Fabi Reyna and Nectali Díaz, better known as Sumohair, met as alumni of the 2016 RBMA Bass Camp, hosted at Bonnaroo Festival in Manchester, Tennessee. Reyna was selected from Portland, while Sumohair was one of three emerging artists showcasing the evergreen Los Angeles talent pool. On the first day, after introductions and some light showcasing, the pair began drifting towards each other, bonding over their passion for Latin American sounds and activism. Drinks, laughter, and an impromptu studio session followed, which included fellow RBMA alum Happy Colors, from the Dominican Republic. With Sumohair on beats, Reyna on guitar and vocals, and contemplative bars from Happy Colors, the result was a fiery lo-fi trip to the Caribbean and back called “Revolución,” as well as a 6 a.m. bedtime.

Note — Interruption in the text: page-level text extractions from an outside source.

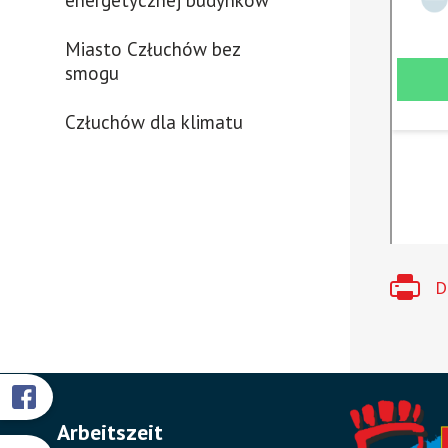
energetycznej budynków
Miasto Człuchów bez
smogu
Człuchów dla klimatu
D
Przyklejone
Wird
Arbeitszeit
in
odnośniki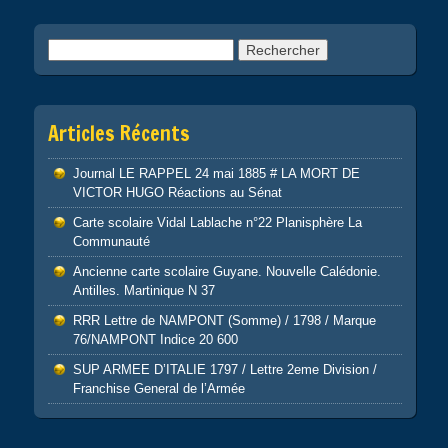
Rechercher :
Articles Récents
Journal LE RAPPEL 24 mai 1885 # LA MORT DE
VICTOR HUGO Réactions au Sénat
Carte scolaire Vidal Lablache n°22 Planisphère La
Communauté
Ancienne carte scolaire Guyane. Nouvelle Calédonie.
Antilles. Martinique N 37
RRR Lettre de NAMPONT (Somme) / 1798 / Marque
76/NAMPONT Indice 20 600
SUP ARMEE D’ITALIE 1797 / Lettre 2eme Division /
Franchise General de l’Armée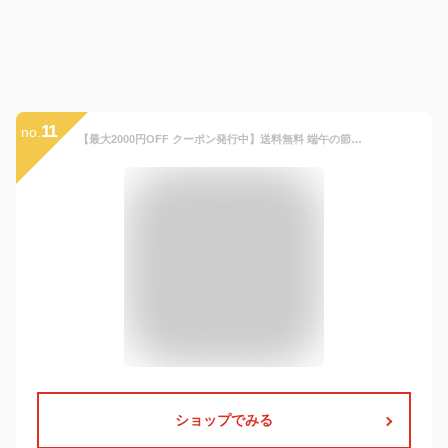
11
no.
【最大2000円OFF クーポン発行中】送料無料 端午の節句 こいのぼり タペストリー 名前 おしゃれ 鯉のぼり 名入れ 飾り 出産祝い マンション プレゼント 木製 名前札 こどもの日 ギフト 男の子 命名書 玄関 インスタ映え インテリア 内祝い 初節句 簡単 収納 祝
ショップでみる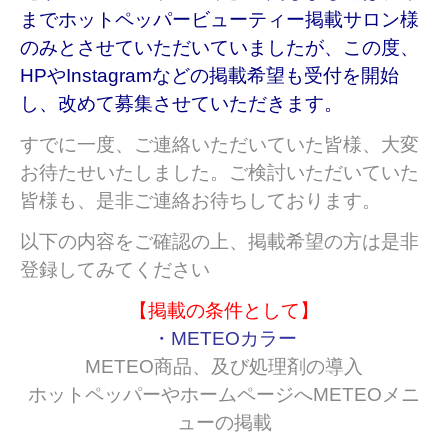
までホットペッパービューティー掲載サロン様
のみとさせていただいていましたが、
この度、
HPやInstagramなどの掲載希望も受付を開始
し、改めて募集させていただきます。
すでに一度、ご連絡いただいていた皆様、大変
お待たせいたしました。
ご検討いただいていた
皆様も、是非ご連絡お待ちしております。
以下の内容をご確認の上、掲載希望の方は是非
登録してみてください
【掲載の条件として】
・METEOカラー
METEO商品、及び処理剤の導入
ホットペッパーやホームページへMETEOメニ
ューの掲載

The next day, Bass Camp activities proceeded as usual, but the chemistry in the room had become undeniable, and the West Coast pair vowed to link up again when Reyna visited L.A. on business. Over the coming months, Reyna and Sumohair recorded a series of 4-hour improvisations that were later edited and compiled into Reyna Tropical’s self-titled debut EP, released in January 2018.

“We said from the very beginning we didn’t want to put pressure on it,” says Reyna, outlining the band’s core creative principles. “We want to do this because it’s fun. We have no intention of being in the studio for 20 days recording one song. We’re going to put out songs whenever and however we want. This is going to be on our terms.”

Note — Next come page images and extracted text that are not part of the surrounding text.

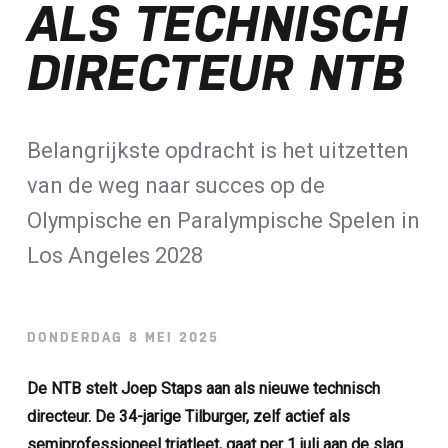
ALS TECHNISCH
Loterij​
DIRECTEUR NTB
ALLE NIEUWSBERICHTEN
Belangrijkste opdracht is het uitzetten
van de weg naar succes op de
Olympische en Paralympische Spelen in
Los Angeles 2028
DONDERDAG 8 MEI 2025
De NTB stelt Joep Staps aan als nieuwe technisch
directeur. De 34-jarige Tilburger, zelf actief als
semiprofessioneel triatleet, gaat per 1 juli aan de slag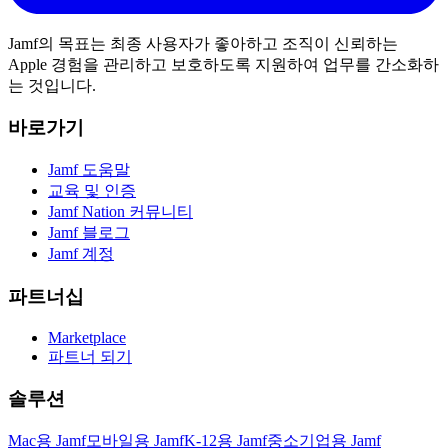
Jamf의 목표는 최종 사용자가 좋아하고 조직이 신뢰하는
Apple 경험을 관리하고 보호하도록 지원하여 업무를 간소화하
는 것입니다.
바로가기
Jamf 도움말
교육 및 인증
Jamf Nation 커뮤니티
Jamf 블로그
Jamf 계정
파트너십
Marketplace
파트너 되기
솔루션
Mac용 Jamf
모바일용 Jamf
K-12용 Jamf
중소기업용 Jamf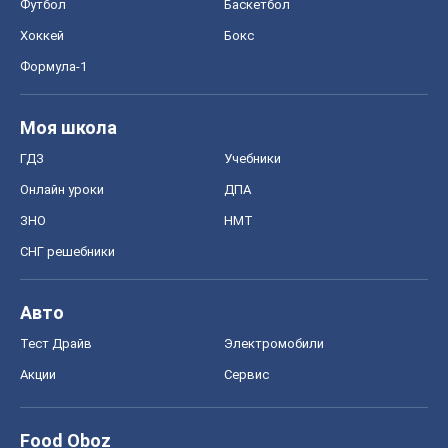
Футбол
Баскетбол
Хоккей
Бокс
Формула-1
Моя школа
ГДЗ
Учебники
Онлайн уроки
ДПА
ЗНО
НМТ
СНГ решебники
Авто
Тест Драйв
Электромобили
Акции
Сервис
Food Oboz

Fabi Reyna was born in Cancún, Mexico, and raised on the McAllen-Reynosa border – later calling Austin and Portland home as well. The gifted musician picked up the guitar at age 9, starting her first band by 10, booking her first show by 15, and organizing her first music festival when she was 18. Shred Fest convened 15 bands from across the Pacific-Northwest, specifically highlighting women thriving in a plethora of musical genres and raising funds for Reyna’s most ambitious brainchild to date.

“I experienced the whole ‘girls don’t play guitar’ thing and when I turned 18 I decided to start She Shreds magazine, which is about women guitarists and bassists,” she explains, sharing her own shredding journey from classical guitar, to punk, and cumbia. “Through that, I’ve learned a lot about the perspectives of people who’ve been silenced or never been asked about their music. We’ve always existed but opportunities for visibility only started coming up recently, especially for women, queers and non-binary folks.”

Alongside publications like Tom Tom Magazine, which spotlights women drummers and percussionists, She Shreds has become an essential voice within a democratizing artistic wave propelled by creatives hungry for media representation. In order to overcome stagnant gatekeeping, Reyna has feverishly honed her guitar and songwriting skills while remaining vigilant of her own unfolding narrative. “When I met Sumo,” she adds, “we blended our worlds of music and activism, where I focus on queer identity and being a Mexican woman living in America. It’s always at the forefront because if it’s not, people are going to assume something about me.”

“We are pushing this really cool [agenda] we call Queer Love and Afro-Mexico,” beams Sumohair, concisely summing up the band’s ethos of visibility and space-making. “For me, being from Guerrero and seeing Afro-Mexicans counted for the first time in the 2020 census, it’s kind of ridiculous that an entire group of people was unaccounted for.”

A perfect example of these intersections can be found in the video for Reyna Tropical’s latest single, “No Me Quieres,” which stars Afro-Mexican actor Diana Díaz, and follows a tumultuous romance between two young women. Sumohair’s conscientious work is also nothing new, extending back to 2013 when he co-founded Los Angeles-based collective Metralleta De Oro alongside DJs Fuego and FONDO. The crew now holds a residency at popular cumbia dance party Dinamita, where they’ve become local leaders within a scene centering cumbia and other afro-diasporic rhythms as a tool of social resistance, which includes La Santa Cecilia, Quitapenas and the Cumbiatón Collective.